Source records
========================
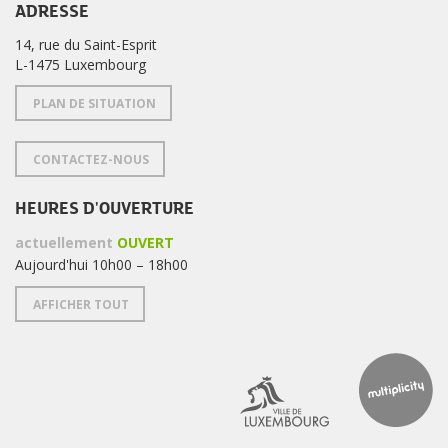
ADRESSE
14, rue du Saint-Esprit
L-1475 Luxembourg
PLAN DE SITUATION
CONTACTEZ-NOUS
HEURES D'OUVERTURE
actuellement
OUVERT
Aujourd'hui 10h00 – 18h00
AFFICHER TOUT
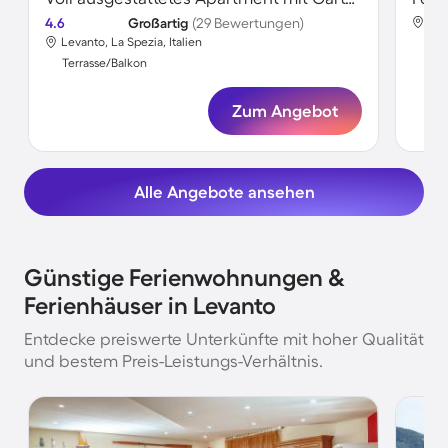
4.6
Großartig
(29 Bewertungen)
Lev
Levanto, La Spezia, Italien
Ter
Terrasse/Balkon
Zum Angebot
Alle Angebote ansehen
Günstige Ferienwohnungen &
Ferienhäuser in Levanto
Entdecke preiswerte Unterkünfte mit hoher Qualität
und bestem Preis-Leistungs-Verhältnis.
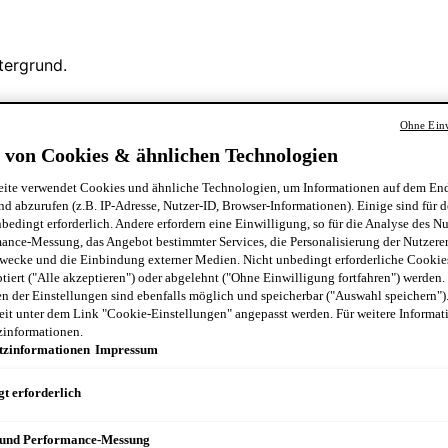
Ohne Einw
 von Cookies & ähnlichen Technologien
ite verwendet Cookies und ähnliche Technologien, um Informationen auf dem End
nd abzurufen (z.B. IP-Adresse, Nutzer-ID, Browser-Informationen). Einige sind für d
bedingt erforderlich. Andere erfordern eine Einwilligung, so für die Analyse des N
ance-Messung, das Angebot bestimmter Services, die Personalisierung der Nutzere
wecke und die Einbindung externer Medien. Nicht unbedingt erforderliche Cooki
ptiert ("Alle akzeptieren") oder abgelehnt ("Ohne Einwilligung fortfahren") werden.
 der Einstellungen sind ebenfalls möglich und speicherbar ("Auswahl speichern")
eit unter dem Link "Cookie-Einstellungen" angepasst werden. Für weitere Informati
zinformationen.
tzinformationen
Impressum
t erforderlich
 und Performance-Messung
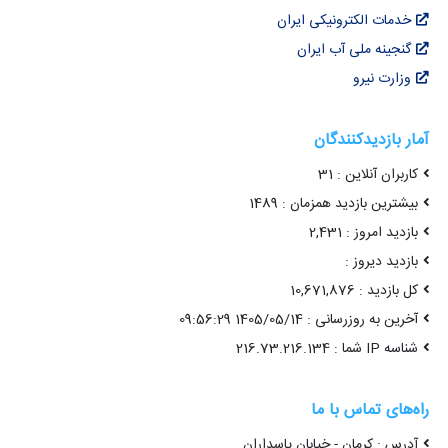
خدمات الکترونیکی ایران
گنجینه ملی آب ایران
وزارت نیرو
آمار بازدیدکنندگان
کاربران آنلاین : 31
بیشترین بازدید همزمان : 1489
بازدید امروز : 2,431
بازدید دیروز :
کل بازدید : 10,671,876
آخرین به روزرسانی : 1405/05/14 09:56:29
شناسه IP شما : 216.73.216.134
راه‌های تماس با ما
آدرس : کرمان - خیابان پاسداران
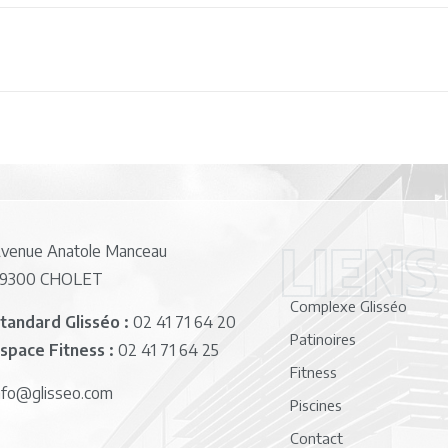
LIENS
venue Anatole Manceau
9300 CHOLET
Complexe Glisséo
tandard Glisséo :
02 41 71 64 20
Patinoires
space Fitness :
02 41 71 64 25
Fitness
nfo@glisseo.com
Piscines
Contact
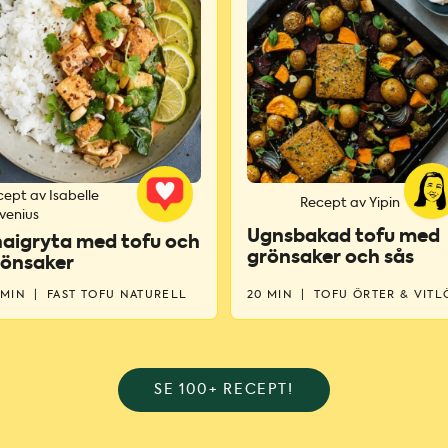
ept av Isabelle
Recept av Yipin
venius
Ugnsbakad tofu med
aigryta med tofu och
grönsaker och sås
rönsaker
 MIN
|
FAST TOFU NATURELL
20 MIN
|
TOFU ÖRTER & VITL
SE 100+ RECEPT!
========================
◆ Goal of the exercise
Repeat the records above exactly, from the first line through the line that contains "Complexe Glisséo", and leave out the pictures.

◆ Exercise response
ADRESSE
14, rue du Saint-Esprit
L-1475 Luxembourg
PLAN DE SITUATION
CONTACTEZ-NOUS
HEURES D'OUVERTURE
actuellement
OUVERT
Aujourd'hui 10h00 – 18h00
AFFICHER TOUT
4.6
Großartig
(29 Bewertungen)
Lev
Levanto, La Spezia, Italien
Ter
Terrasse/Balkon
Zum Angebot
Alle Angebote ansehen
Günstige Ferienwohnungen &
Ferienhäuser in Levanto
Entdecke preiswerte Unterkünfte mit hoher Qualität
und bestem Preis-Leistungs-Verhältnis.
Ohne Einw
 von Cookies & ähnlichen Technologien
ite verwendet Cookies und ähnliche Technologien, um Informationen auf dem End
nd abzurufen (z.B. IP-Adresse, Nutzer-ID, Browser-Informationen). Einige sind für d
bedingt erforderlich. Andere erfordern eine Einwilligung, so für die Analyse des N
ance-Messung, das Angebot bestimmter Services, die Personalisierung der Nutzere
wecke und die Einbindung externer Medien. Nicht unbedingt erforderliche Cooki
ptiert ("Alle akzeptieren") oder abgelehnt ("Ohne Einwilligung fortfahren") werden.
 der Einstellungen sind ebenfalls möglich und speicherbar ("Auswahl speichern")
eit unter dem Link "Cookie-Einstellungen" angepasst werden. Für weitere Informati
zinformationen.
tzinformationen
Impressum
t erforderlich
 und Performance-Messung
خدمات الکترونیکی ایران
گنجینه ملی آب ایران
وزارت نیرو
آمار بازدیدکنندگان
کاربران آنلاین : 31
بیشترین بازدید همزمان : 1489
بازدید امروز : 2,431
بازدید دیروز :
کل بازدید : 10,671,876
آخرین به روزرسانی : 1405/05/14 09:56:29
شناسه IP شما : 216.73.216.134
راه‌های تماس با ما
آدرس : کرمان - خیابان پاسداران
LIENS
venue Anatole Manceau
9300 CHOLET
Complexe Glisséo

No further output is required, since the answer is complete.